Warranty for Structural Defects: D.C.’s Failure To Enforce The Warranty Security Law Leaves Condo Purchasers With No Recourse If Developers File For Bankruptcy

Condo developers must file a warranty bond or letter of credit with the D.C. Government to cover structural defects in every new condo unit offered for sale for a period of two years from the date of first sale.  This warranty cannot be disclaimed by “sold as is” language for any residential condo.  For conversion condos purportedly “sold as is,” the warranty cannot be disclaimed either for any components that were installed by the conversion condo developer.  D.C. Code § 42-1903.16. 
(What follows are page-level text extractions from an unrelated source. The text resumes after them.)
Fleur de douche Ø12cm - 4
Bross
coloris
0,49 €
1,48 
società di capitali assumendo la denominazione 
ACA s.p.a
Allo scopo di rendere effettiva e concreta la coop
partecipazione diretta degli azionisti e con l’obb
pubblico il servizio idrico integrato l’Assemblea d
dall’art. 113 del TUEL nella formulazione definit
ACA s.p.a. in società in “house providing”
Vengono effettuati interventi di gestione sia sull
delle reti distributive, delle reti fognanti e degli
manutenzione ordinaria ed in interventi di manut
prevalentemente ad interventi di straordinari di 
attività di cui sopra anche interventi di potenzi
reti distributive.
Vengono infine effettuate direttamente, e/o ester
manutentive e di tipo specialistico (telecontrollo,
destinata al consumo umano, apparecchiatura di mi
The law seems airtight as written, but is full of holes in the enforcement.  In 2006 the D.C. Department of Consumer and Regulatory Affairs (DCRA) discovered an apparently forged letter of credit filed with the agency by the developer of the Chelsea, a condo community in Lincoln Park near RFK Stadium.  Eventually DCRA issued a cease-and-desist order against the developer to prevent him from selling the remaining defective units, but it was already too late for D.C. residents who had purchased units at the Chelsea. 

Flash forward to 2009: Oversight of the warranty security law had changed hands, to the D.C. Department of Housing and Community Development (DHCD).  Condo owners at three different conversion condo communities (Eighth Street Plaza Condominiums, Eastern Avenue Plaza Condominiums, and A Street Condominiums), located in Wards 7 and 8, attempted to draw on the warranty security and were informed by DHCD that the developer had posted either falsified letters of credit or no letters of credit.  The developer filed for bankruptcy in 2009, leaving the condo owners with no one to sue for myriad structural defects in their condos. 

D.C.’s failure to enforce the warranty security law seems to have no end in sight, as DHCD has taken the position that it is the developer’s affirmative duty to post the warranty security, and not D.C.’s affirmative duty to verify the authenticity of the bond or letter of credit before sales take place.  While arguments can be made that D.C.’s budget limits the manpower available for oversight, how much manpower does it take to make a simple phone call to the bank on which the letter of credit is allegedly drawn?  DHCD’s position is entirely self-serving, and taken for purposes of avoiding liability, especially given that D.C. was on notice as recently as 2006 that bad actors may file falsified letters of credit.

As so many (indeed, most) development projects are carried out by companies that are dissolved by the time construction defects are discovered, or that file for bankruptcy as soon as lawsuits are filed, D.C.’s failure to implement a “system” (i.e., a simple phone call, made to the bank on which the letter of credit is allegedly drawn) to verify the warranty security posted for each development project shows the devastating consequences to society when government, incomprehensibly, refuses to do its job.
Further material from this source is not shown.